Southeastern Section - 61st Annual Meeting (1–2 April 2012)

Paper No. 22
Presentation Time: 8:00 AM-12:00 PM

GEOLOGIC MAP ILLUSTRATING THE STRATIGRAPHY AND STRUCTURAL GEOLOGY OF THE BORDEN SPRINGS, ALABAMA-GEORGIA 7.5-MINUTE QUADRANGLE


KATH, Randy L., Geosciences, University of West Georgia, Carrollton, GA 30118 and CRAWFORD, Thomas J., Department of Geosciences, University of West Georgia, 1601 Maple Street, Carrollton, GA 30118, rkath@westga.edu

The Indian Mountain area, Polk County, Georgia, is one of only two places in Georgia where lowermost Paleozoic rocks cropout at the surface; the other is in the Cartersville area.

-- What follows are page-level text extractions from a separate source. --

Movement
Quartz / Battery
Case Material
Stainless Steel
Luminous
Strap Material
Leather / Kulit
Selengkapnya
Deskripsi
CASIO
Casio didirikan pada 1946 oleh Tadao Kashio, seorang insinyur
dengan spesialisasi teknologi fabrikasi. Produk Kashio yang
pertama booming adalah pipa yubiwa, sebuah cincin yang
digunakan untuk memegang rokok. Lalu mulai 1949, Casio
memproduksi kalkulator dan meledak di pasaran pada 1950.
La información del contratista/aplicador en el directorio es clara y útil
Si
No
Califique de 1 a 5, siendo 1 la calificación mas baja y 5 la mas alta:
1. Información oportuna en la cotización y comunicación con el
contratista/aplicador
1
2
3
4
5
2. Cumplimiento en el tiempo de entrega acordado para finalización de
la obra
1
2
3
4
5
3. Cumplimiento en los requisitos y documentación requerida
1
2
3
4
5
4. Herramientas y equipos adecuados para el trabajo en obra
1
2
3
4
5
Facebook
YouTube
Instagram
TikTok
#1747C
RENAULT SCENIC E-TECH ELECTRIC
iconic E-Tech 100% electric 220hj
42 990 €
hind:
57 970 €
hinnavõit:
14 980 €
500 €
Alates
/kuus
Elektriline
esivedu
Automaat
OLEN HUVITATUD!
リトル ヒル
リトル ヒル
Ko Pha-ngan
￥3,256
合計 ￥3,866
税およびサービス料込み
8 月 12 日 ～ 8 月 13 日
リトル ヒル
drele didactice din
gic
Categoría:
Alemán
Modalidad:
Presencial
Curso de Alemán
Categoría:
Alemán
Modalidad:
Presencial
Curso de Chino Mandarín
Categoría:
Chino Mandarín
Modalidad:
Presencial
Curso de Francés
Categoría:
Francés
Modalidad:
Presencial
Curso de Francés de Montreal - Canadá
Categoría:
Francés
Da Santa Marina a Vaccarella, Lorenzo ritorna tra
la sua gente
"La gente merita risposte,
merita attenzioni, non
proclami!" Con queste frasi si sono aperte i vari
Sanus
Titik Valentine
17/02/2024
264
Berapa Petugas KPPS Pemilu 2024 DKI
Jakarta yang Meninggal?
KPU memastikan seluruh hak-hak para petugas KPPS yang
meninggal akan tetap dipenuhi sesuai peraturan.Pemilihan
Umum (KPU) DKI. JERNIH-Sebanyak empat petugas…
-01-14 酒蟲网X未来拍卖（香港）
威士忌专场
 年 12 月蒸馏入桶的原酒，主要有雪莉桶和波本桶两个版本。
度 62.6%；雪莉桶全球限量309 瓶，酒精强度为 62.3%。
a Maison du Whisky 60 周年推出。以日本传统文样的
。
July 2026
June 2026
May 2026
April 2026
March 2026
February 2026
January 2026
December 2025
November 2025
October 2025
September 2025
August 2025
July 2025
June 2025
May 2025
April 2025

In both areas, the geology is extremely complex. Multiple tectonic events caused complex folding and faulting which juxtaposed very similar lithologic units of very different ages. All of these events contributed to the creation of mineralized zones from which ore bodies have been mined for more than 130 years, in Polk and Bartow Counties, Georgia, and Cherokee and Cleburne Counties, Alabama.

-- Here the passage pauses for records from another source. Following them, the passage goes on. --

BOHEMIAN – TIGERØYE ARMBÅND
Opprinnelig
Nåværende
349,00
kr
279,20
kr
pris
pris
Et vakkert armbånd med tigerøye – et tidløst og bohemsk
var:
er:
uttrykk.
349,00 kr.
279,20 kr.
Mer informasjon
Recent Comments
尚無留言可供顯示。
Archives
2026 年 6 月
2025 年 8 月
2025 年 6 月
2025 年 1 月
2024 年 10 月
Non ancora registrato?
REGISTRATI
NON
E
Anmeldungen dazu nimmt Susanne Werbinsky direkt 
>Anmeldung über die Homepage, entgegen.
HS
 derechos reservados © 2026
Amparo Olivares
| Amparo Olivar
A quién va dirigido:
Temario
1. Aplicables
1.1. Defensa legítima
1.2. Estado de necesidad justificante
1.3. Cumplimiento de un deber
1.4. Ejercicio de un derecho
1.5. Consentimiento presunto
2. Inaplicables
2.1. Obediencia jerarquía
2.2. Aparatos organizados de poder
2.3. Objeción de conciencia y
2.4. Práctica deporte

The Georgia-Alabama mining district, centered around Oremont, Etna, Tecumseh Furnace and Rock Run (Indian Mountain area), is similar in many ways to the Cartersville, Georgia, mining district: both are in rocks of lower Paleozoic age; iron is the dominant mineralizing ore element; major ore bodies occur in the Chilhowee and Shady in the Cartersville District, and in the Chilhowee, Shady and Newala in the Georgia-Alabama Indian Mountain area; iron deposition accompanied major silicification and brecciation in both districts.

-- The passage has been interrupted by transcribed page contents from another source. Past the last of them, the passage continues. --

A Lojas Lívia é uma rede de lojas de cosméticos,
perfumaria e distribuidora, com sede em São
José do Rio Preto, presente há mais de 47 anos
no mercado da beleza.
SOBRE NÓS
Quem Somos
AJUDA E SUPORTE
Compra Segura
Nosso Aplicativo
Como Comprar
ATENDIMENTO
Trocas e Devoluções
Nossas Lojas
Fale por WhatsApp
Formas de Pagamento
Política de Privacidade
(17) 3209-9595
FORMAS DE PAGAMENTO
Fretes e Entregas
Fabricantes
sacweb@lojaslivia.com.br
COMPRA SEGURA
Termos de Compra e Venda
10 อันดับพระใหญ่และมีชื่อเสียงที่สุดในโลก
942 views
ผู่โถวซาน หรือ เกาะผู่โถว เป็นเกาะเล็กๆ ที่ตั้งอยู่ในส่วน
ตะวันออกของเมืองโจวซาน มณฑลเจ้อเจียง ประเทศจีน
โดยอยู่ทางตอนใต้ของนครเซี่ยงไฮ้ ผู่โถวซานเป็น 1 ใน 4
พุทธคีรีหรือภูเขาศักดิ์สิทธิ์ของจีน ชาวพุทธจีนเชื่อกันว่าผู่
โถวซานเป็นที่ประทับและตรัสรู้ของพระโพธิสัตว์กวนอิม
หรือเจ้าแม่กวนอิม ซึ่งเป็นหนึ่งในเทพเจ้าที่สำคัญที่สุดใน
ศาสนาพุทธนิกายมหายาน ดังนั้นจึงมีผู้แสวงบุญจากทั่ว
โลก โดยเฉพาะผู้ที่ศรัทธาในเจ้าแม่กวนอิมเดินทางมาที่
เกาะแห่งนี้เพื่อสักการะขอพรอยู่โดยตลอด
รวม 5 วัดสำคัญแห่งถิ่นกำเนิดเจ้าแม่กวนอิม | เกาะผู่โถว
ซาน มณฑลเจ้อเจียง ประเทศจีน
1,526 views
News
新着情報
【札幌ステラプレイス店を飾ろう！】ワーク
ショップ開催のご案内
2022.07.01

In both Cartersville and the Indian Mountain area, major east-west compressional forces created large-scale north-south trending structures. Later north-south compression pushed metamorphic rocks northward over these earlier structures, creating east-west trending folds and faults. Contemporaneously, weakly metamorphosed lower Paleozoic rocks slid northward past schist and metagraywackes of the Blue Ridge along major oblique-slip faults in the Borden Springs area. Both north-south and east-west trending structures in the lower Paleozoic rocks are mineralized.

Geologic mapping of this quad, which began with Crawford in 1985, continues over our long-term study to more precisely defined aerial distribution of lithologic units, major geologic structures, and relationships between igneous, metamorphic, and unmetamorphosed sedimentary rocks of northwest Georgia and adjacent Alabama.